◆ SUPPLIED DATA ◆
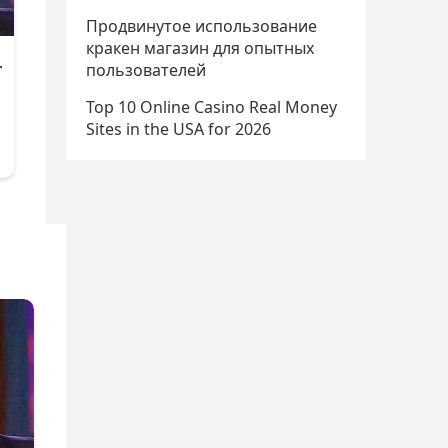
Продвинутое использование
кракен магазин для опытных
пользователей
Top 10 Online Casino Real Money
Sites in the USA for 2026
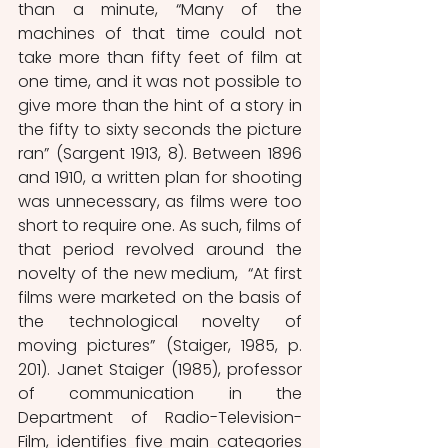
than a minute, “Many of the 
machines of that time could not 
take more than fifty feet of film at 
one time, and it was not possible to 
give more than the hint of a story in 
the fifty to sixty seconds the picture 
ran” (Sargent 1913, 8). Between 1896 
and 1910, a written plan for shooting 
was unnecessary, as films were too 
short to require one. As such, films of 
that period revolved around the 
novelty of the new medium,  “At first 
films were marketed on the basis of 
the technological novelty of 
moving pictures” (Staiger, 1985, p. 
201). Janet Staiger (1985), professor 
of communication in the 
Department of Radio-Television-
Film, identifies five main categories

◆ EXERCISE AIM ◆
The entire listing is to be printed exactly, with each picture omitted.

◆ FINISHED EXERCISE ◆
Продвинутое использование
кракен магазин для опытных
пользователей
Top 10 Online Casino Real Money
Sites in the USA for 2026
than a minute, “Many of the 
machines of that time could not 
take more than fifty feet of film at 
one time, and it was not possible to 
give more than the hint of a story in 
the fifty to sixty seconds the picture 
ran” (Sargent 1913, 8). Between 1896 
and 1910, a written plan for shooting 
was unnecessary, as films were too 
short to require one. As such, films of 
that period revolved around the 
novelty of the new medium,  “At first 
films were marketed on the basis of 
the technological novelty of 
moving pictures” (Staiger, 1985, p. 
201). Janet Staiger (1985), professor 
of communication in the 
Department of Radio-Television-
Film, identifies five main categories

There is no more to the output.